*** Entries shown Section Begins ***

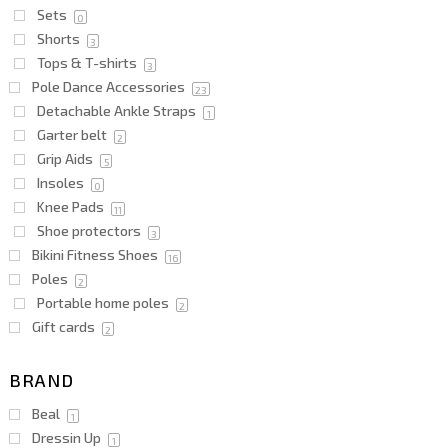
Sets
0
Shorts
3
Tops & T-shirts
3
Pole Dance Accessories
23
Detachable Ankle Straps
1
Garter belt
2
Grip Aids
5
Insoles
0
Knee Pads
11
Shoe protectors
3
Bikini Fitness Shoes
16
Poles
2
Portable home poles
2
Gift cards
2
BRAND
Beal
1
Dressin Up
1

*** Entries shown Section Ends ***
*** Entries shown Section Begins ***

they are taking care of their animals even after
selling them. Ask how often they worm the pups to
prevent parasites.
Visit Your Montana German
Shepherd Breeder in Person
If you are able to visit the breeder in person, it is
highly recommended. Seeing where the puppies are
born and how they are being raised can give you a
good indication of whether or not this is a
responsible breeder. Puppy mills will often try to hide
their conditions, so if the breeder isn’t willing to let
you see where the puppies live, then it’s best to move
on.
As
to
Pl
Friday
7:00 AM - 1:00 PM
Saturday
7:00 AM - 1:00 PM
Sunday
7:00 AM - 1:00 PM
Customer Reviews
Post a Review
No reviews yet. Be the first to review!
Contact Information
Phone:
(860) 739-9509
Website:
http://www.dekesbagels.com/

*** Entries shown Section Ends ***
*** Entries shown Section Begins ***

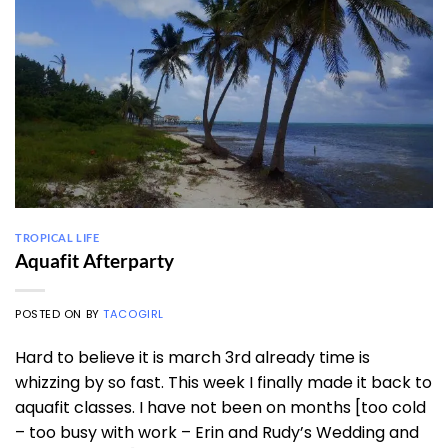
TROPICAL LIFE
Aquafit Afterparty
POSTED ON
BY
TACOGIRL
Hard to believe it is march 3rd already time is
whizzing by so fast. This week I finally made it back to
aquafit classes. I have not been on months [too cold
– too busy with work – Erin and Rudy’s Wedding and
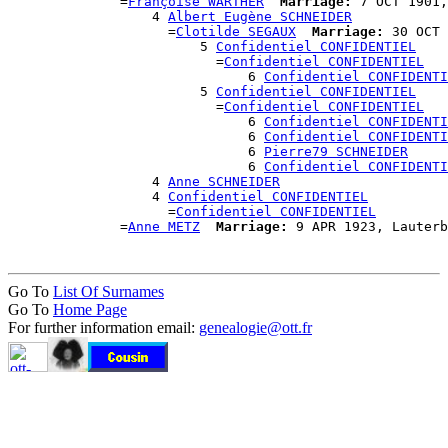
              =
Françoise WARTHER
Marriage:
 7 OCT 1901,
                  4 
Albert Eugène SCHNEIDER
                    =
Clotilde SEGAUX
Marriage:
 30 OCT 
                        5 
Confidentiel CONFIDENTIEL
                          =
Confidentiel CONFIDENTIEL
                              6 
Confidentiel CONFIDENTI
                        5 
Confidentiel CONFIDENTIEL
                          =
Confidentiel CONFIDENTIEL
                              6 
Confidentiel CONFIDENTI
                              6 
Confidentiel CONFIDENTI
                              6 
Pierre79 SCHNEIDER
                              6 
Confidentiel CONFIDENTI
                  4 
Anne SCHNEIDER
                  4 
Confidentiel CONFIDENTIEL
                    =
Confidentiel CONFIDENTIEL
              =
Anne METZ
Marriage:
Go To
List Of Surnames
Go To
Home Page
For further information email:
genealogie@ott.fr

*** Entries shown Section Ends ***

**Task directions:** As listed above, the lines from the line with "List Of Surnames" to the line with "genealogie@ott.fr" are to be echoed exactly, with both ends included and nothing added.

**Response box:**
List Of Surnames
Go To
Home Page
For further information email:
genealogie@ott.fr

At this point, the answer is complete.